Check out highlights from Rural Sourcing Inc. CEO Monty Hamilton's presentation at the 2010 Outsourcing World Summit.
But do IT pros feel similarly threatened by workers in the rural United States, who are willing to work for far less money? If so, is it OK if they lose their jobs to Americans rather than folks from other countries?
Back in August I wrote about how rural onshore outsourcing could be a great fit for some U.S. companies, as an alternative to offshoring. But what about the folks working for those outsourcing companies? Do they benefit as well?
A recent InfoWorld article asked the question "Is your future in IT a job in the boonies?" and offered the examples of several experienced IT pros who had relocated to rural areas to find employment. Outsourcing providers with operations in rural areas often pay experienced employees 30 to 40 percent less than what they earned in a prior IT job, the article notes.
In some cases, that's offset by lower living expenses-but not always. Jerry Jensen, who works as a team leader for CrossUSA, says some costs like groceries are actually higher in rural areas. Jensen describes lifestyle adjustments such as clipping coupons and shopping sales.

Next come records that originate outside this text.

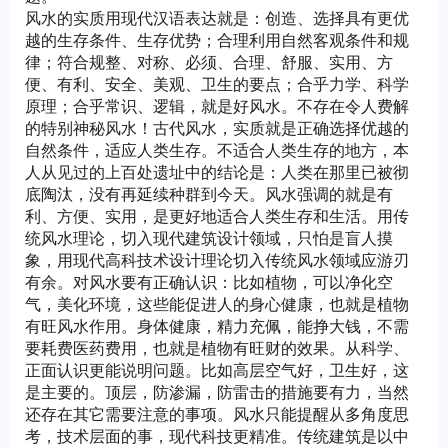
风水的实质用现代汉语表达就是：创造、选择具有更优
越的生存条件、生存优势；合理利用自然客观条件和规
律；符合规整、对称、必须、合理、舒服、实用、方
便、有利、安全、美观、卫生的要点；合乎力学、科学
原理；合乎常识、逻辑，就是好风水。不存在令人费解
的特别神秘风水！古代风水，实质就是正确选择优越的
自然条件，适应人类生存。不适合人类生存的地方，本
人从见过的上百处遗址中的结论是：人类在那里已被彻
底陶汰，没有再延续种群到今天。风水强调的就是有
利、方便、实用，是更好地适合人类生存和生活。用传
统风水理论，切入现代建筑设计领域，只怕是盲人摸
象，用现代高科技术设计理论切入传统风水领域应游刃
有余。对风水要有正确认识：比如植物，可以净化空
气，美化环境，这些能促进人的身心健康，也就是植物
有旺风水作用。身体健康，精力充佩，能挣大钱，不需
要耗费医药费用，也就是植物有旺财的效果。从科学、
正面认识更能说明问题。比如高层空气好，卫生好，这
是主要的。顶层，防渗漏，防雷击的措施要有力，当然
还存在其它需要注意的事项。风水只能提醒从多角度思
考，技术层面的事，现代科技更精准。传统建筑是以中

Another CrossUSA employee mentions that he's already saved enough for a comfortable retirement so was willing to take a pay cut.

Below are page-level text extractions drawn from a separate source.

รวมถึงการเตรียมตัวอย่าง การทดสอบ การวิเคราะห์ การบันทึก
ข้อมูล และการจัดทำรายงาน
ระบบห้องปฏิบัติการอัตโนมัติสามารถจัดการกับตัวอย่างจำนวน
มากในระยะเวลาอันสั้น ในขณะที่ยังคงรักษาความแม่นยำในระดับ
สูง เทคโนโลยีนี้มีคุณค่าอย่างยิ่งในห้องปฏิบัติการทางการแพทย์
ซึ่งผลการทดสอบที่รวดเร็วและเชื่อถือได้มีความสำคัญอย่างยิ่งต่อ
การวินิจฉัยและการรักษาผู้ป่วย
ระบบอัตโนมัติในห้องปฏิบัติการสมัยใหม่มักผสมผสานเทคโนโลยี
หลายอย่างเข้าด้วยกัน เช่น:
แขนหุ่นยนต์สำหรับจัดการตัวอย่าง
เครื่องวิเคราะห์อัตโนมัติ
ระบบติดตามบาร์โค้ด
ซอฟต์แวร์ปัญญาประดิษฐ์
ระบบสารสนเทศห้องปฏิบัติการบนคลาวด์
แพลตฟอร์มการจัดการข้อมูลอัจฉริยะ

According to the article, CrossUSA "generally recruits older, experienced workers approaching retirement." (Guess that's one way of using age discrimination in IT to your advantage.)
Rural outsourcing providers also recruit young workers willing to work for lower salaries than more experienced IT pros. The article mentions Alex Ross, a senior technologist with Onshore Technology Services, who "was working as a fry cook at a KFC restaurant before joining the outsourcing firm five years ago." He now develops coding standards and best practices, leads group training courses, develops pilot projects for new clients and mentors other technology employees.
Tennant recently wrote a post about his interview with the SVP of skills certification at CompTIA, who said high school dropouts with IT certifications may make good job candidates. This is certainly true of some dropouts and presents a great opportunity for them, but that doesn't change the fact that one result of dropouts entering IT may be a reduction in salaries.
The article does mention that rural outsourcing companies give both rookie and veteran IT pros opportunities to work with a variety of technologies. The same cannot be said for some other IT employers, who seem unwilling to consider hiring folks who don't possess specific skill sets. A reader named Scott M. commented on another of Tennant's posts about IT employment Catch-22s. After noting he was an IT contractor familiar with a wide variety of platforms, he wrote:
... In the past, all I had to do was to learn a new language and I could leverage my past experience to move to a newer technology. Unfortunately, software development has become such a commodity that most companies are now demanding experience in a particular skill. This means that it has been almost impossible to move to newer technologies, as they are demanding experience with it. Entry-level positions are almost a thing of the past, and most companies do not allow mentoring anymore. It has gotten so bad that some firms will not even tolerate a two week layover time to learn their system software and methodologies.
Perhaps rural outsourcing companies can provide the kinds of training opportunities that will open up more employment options for IT pros.